# ULC/ORD-C1275, "Storage Cabinets for Flammable Liquid Containers"



## itsasurewin (Aug 18, 2011)

Hey anyone have a copy of  ULC/ORD-C1275, "Storage Cabinets for Flammable Liquid Containers"?

Thanks


----------



## cda (Aug 18, 2011)

are you trying to get the specs on the cabinet???

do you want to buy one or build one??

http://www.hrsdc.gc.ca/eng/labour/fire_protection/policies_standards/bulletins/hand_sanitizers.shtml

http://employment.alberta.ca/documents/WHS/WHS-PUB_fex002.pdf

Storage cabinets

When individual containers of flammable liquids are not in use, and are stored inside a building, they should be stored in a storage cabinet. Storage cabinets should meet the requirements in the Standard ULC/ORD C1275, Guide for the Investigation of Storage Cabinets for Flammable Liquid Containers. Up to 500 L of flammable and combustible liquids may be stored in each cabinet, however no more than half of the total volume (up to 250 L) can be flammable liquids. The Alberta Fire Code provides additional restrictions on the total number of cabinets that may be present in a room or area of the work site.


----------



## cda (Aug 18, 2011)

from the IFC

3404.3.2 Liquid storage cabinets. Where other sections of

this code require that liquid containers be stored in storage

cabinets, such cabinets and storage shall be in accordance

with Sections 3404.3.2.1 through 3404.3.2.3.

3404.3.2.1 Design and construction of storage cabinets.

Design and construction of liquid storage cabinets

shall be in accordance with this section.

3404.3.2.1.1 Materials. Cabinets shall be listed in accordance

with UL 1275, or constructed of approved

wood or metal in accordance with the following:

1. Unlisted metal cabinets shall be constructed of

steel having a thickness of not less than 0.044

inch (1.12mm)(18 gage). The cabinet, including

the door, shall be double walled with 1.5-inch

(38 mm) airspace between the walls. Joints shall

be riveted or welded and shall be tight fitting.

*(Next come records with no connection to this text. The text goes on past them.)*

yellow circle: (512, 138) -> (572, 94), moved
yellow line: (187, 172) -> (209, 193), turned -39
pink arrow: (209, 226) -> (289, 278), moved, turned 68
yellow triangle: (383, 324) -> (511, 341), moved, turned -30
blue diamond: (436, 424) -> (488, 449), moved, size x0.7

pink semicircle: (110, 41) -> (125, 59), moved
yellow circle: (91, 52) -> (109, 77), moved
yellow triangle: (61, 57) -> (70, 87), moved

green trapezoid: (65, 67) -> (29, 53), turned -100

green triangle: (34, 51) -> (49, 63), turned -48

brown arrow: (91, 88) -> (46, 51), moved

2. Unlisted wooden cabinets, including doors,

shall be constructed of not less than 1-inch (25

mm) exterior grade plywood. Joints shall be

rabbeted and shall be fastened in two directions

with wood screws. Door hinges shall be of steel

or brass. Cabinets shall be painted with an intumescent-

type paint.

3404.3.2.1.2 Labeling. Cabinets shall be provided

with a conspicuous label in red letters on contrasting

background which reads: FLAMMABLE—KEEP

FIRE AWAY.

3404.3.2.1.3 Doors. Doors shall be well fitted,

self-closing and equipped with a three-point latch.

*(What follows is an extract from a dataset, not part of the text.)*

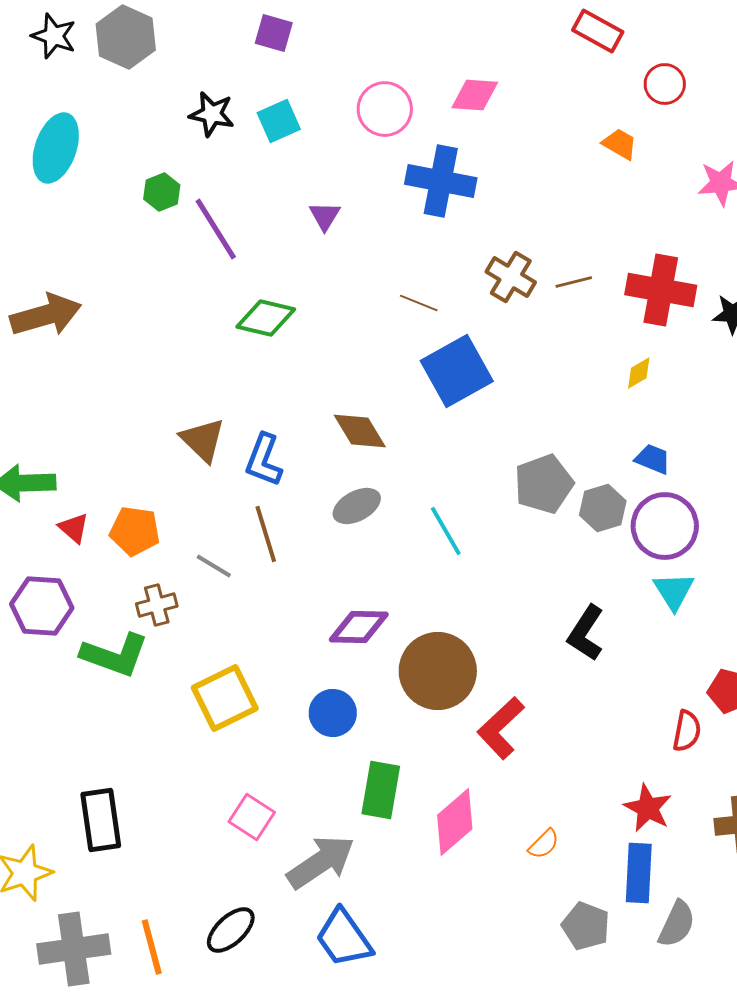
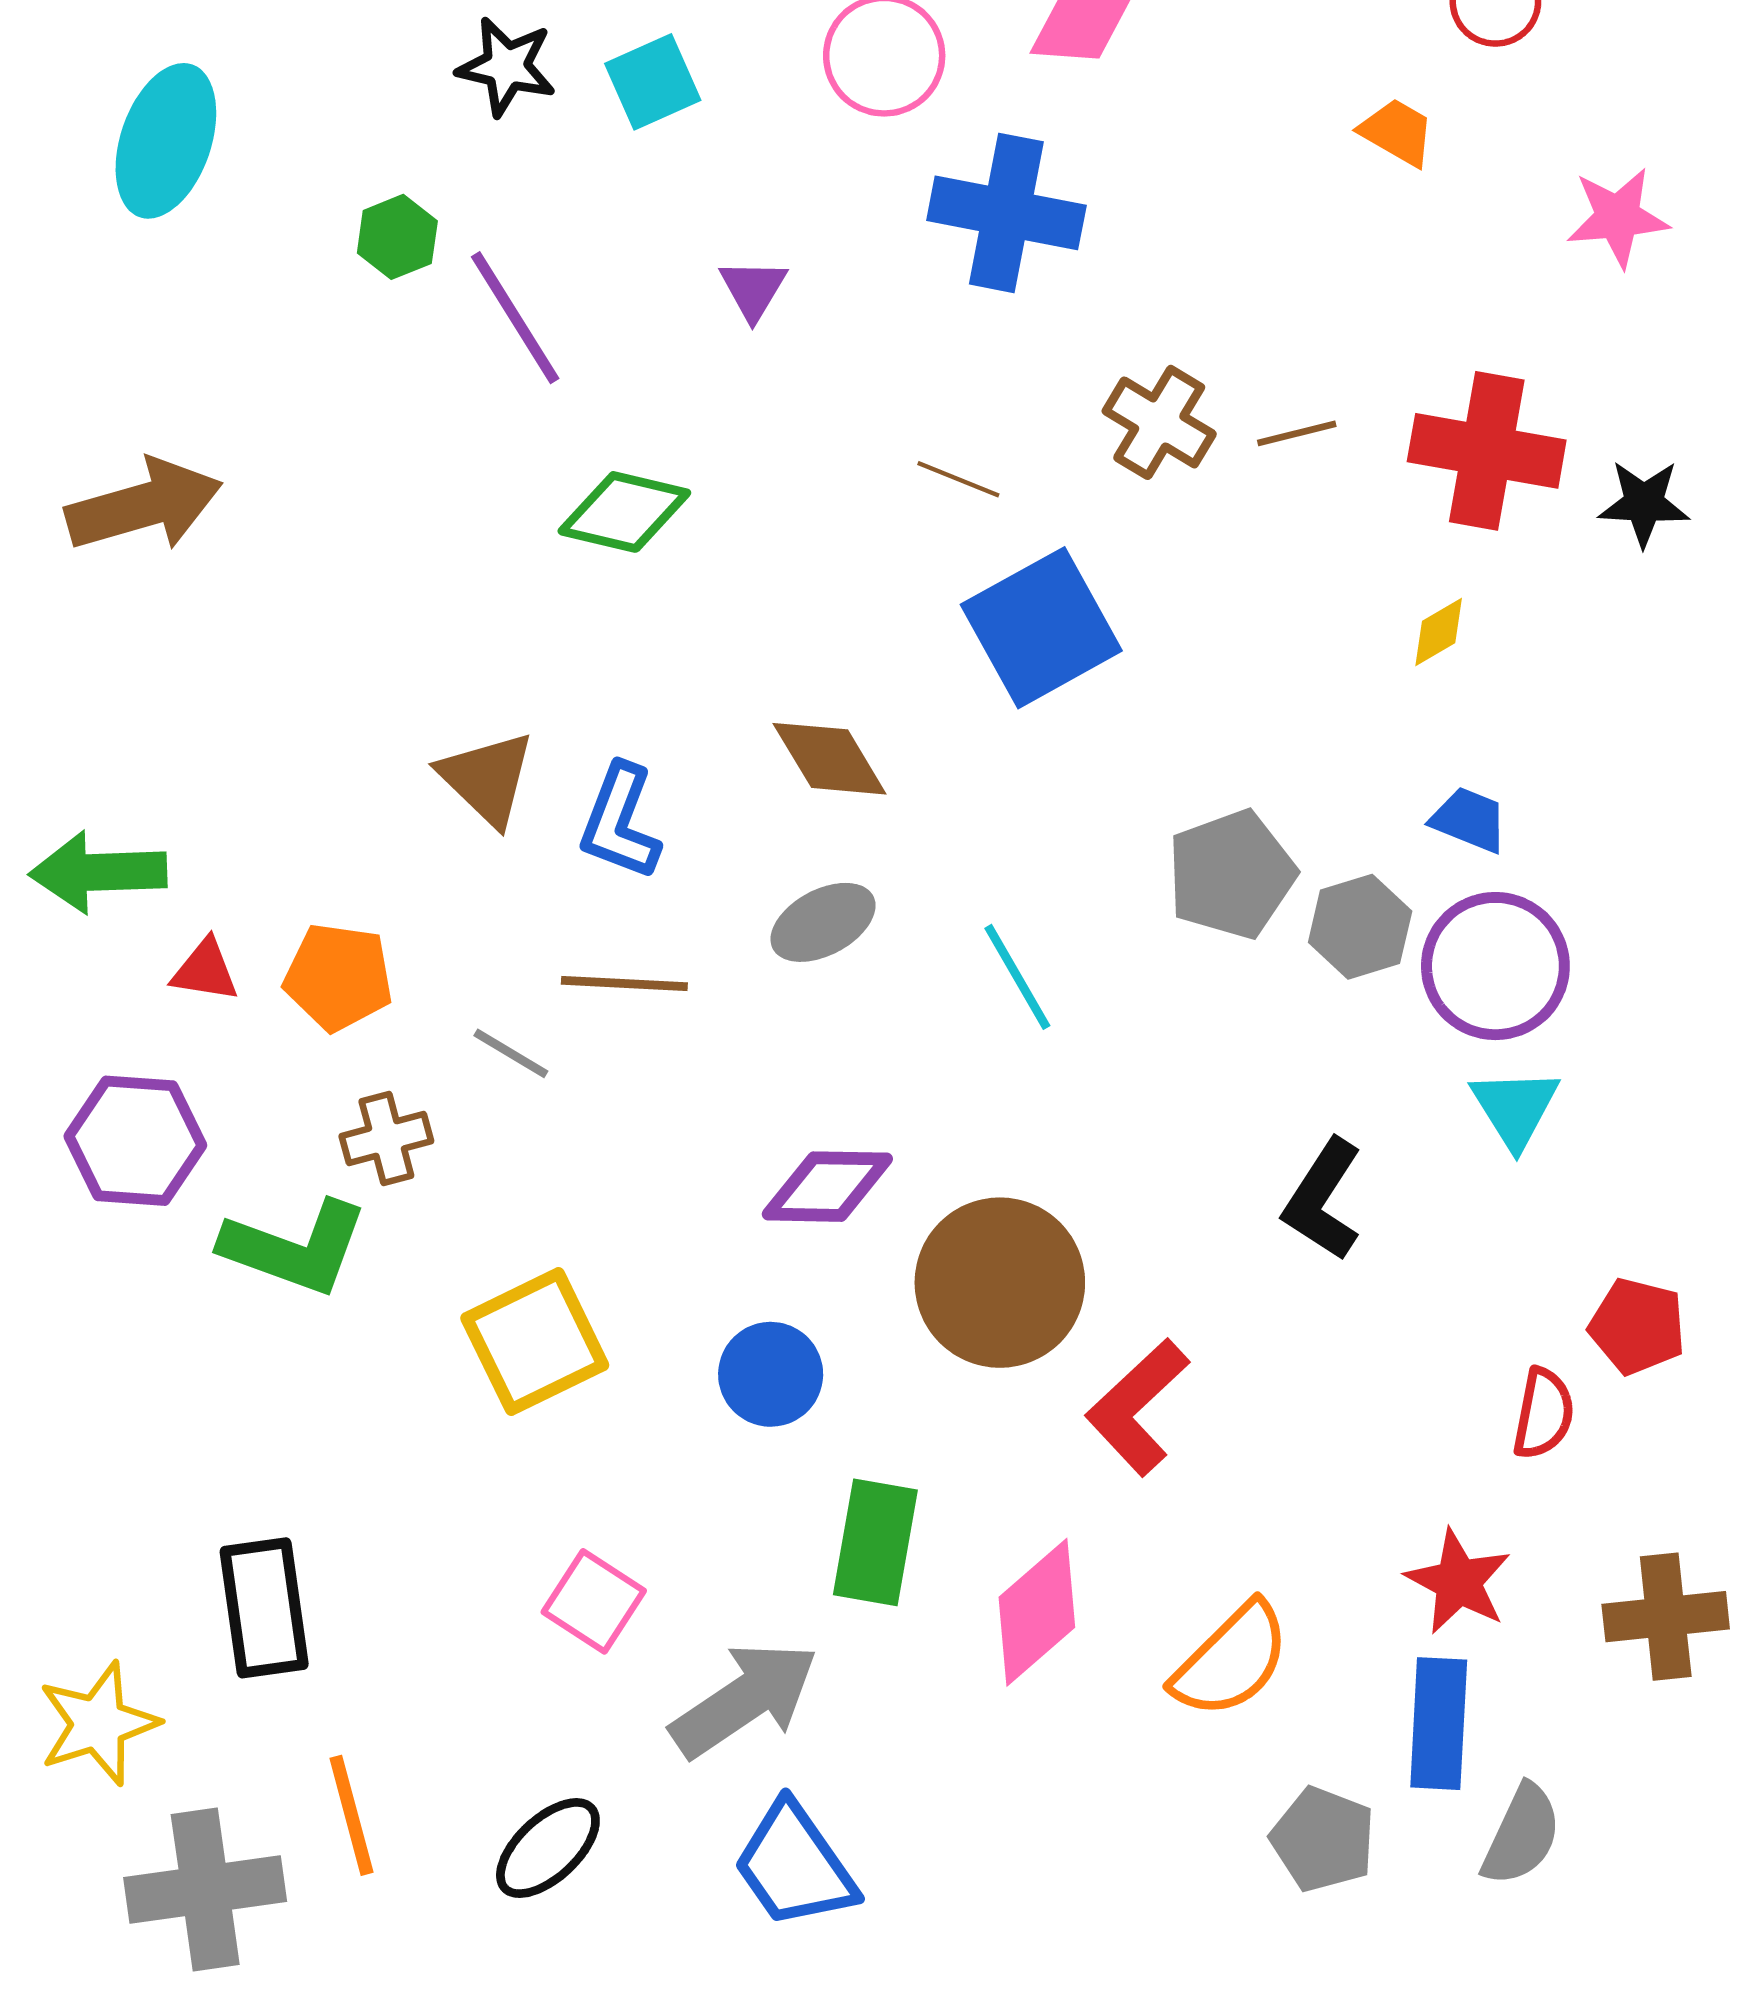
red triangle: (74, 528) -> (205, 970), turned -32
brown line: (266, 534) -> (624, 984), turned -70
orange semicircle: (544, 844) -> (1231, 1660), size x1.8
orange line: (152, 947) -> (351, 1815), moved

3404.3.2.1.4 Bottom. The bottom of the cabinet shall

be liquid tight to a height of at least 2 inches (51 mm).

3404.3.2.2 Capacity. The combined total quantity of liquids

in a cabinet shall not exceed 120 gallons (454 L).

3404.3.2.3 Number of storage cabinets. Not more than

three storage cabinets shall be located in a single fire

area, except that in a Group F occupancy, additional cabinets

are allowed to be located in the same fire area if the

additional cabinets (or groups of up to three cabinets) are

separated from other cabinets or

check this also:::::::::

http://ulstandardsinfonet.ul.com/scopes/scopes.asp?fn=1275.html

the 1275 basicly is how they have to build it to meet 1275


----------